[[ Records shown open ]]

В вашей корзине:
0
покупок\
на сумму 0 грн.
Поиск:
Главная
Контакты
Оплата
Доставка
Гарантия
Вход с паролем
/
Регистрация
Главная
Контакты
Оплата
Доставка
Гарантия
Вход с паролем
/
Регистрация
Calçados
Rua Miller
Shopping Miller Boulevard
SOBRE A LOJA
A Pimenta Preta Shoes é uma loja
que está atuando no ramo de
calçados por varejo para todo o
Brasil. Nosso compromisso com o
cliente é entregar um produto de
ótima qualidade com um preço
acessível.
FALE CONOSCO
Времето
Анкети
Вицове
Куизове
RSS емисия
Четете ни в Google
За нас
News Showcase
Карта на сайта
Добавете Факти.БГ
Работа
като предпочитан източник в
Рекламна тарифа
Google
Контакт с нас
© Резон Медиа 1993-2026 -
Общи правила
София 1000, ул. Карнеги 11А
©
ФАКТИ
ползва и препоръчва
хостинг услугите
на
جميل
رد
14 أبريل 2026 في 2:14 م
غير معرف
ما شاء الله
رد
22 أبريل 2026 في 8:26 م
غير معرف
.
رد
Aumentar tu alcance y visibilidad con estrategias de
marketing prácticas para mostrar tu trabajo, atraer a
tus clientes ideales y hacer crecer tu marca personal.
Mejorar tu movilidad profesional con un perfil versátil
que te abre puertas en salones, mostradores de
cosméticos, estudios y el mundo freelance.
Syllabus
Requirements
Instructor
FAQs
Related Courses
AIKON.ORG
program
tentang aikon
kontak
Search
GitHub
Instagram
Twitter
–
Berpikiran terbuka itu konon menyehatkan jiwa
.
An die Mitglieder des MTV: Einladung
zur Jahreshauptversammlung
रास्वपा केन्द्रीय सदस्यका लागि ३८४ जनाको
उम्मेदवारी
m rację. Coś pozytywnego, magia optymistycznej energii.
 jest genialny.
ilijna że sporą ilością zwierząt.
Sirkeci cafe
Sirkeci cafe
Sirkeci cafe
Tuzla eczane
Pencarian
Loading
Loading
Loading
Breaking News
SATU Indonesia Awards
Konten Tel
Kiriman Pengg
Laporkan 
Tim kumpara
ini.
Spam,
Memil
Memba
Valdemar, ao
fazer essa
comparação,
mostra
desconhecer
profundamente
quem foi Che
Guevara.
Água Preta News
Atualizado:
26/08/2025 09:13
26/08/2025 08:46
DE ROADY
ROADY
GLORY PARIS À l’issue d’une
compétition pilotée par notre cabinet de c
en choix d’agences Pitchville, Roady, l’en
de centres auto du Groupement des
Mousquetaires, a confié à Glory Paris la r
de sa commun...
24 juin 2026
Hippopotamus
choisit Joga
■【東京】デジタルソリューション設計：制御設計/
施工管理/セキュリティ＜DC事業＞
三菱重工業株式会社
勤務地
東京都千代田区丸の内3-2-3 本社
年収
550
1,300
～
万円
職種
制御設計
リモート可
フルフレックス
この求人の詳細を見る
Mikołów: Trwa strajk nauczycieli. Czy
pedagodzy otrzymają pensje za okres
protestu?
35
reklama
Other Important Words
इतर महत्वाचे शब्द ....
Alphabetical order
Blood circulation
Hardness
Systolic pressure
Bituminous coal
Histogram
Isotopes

[[ Records shown closed ]]

## Instructions for the task:
In the records above, how many lines contain the word "Preta"? Give the number alone.

## Result below:
2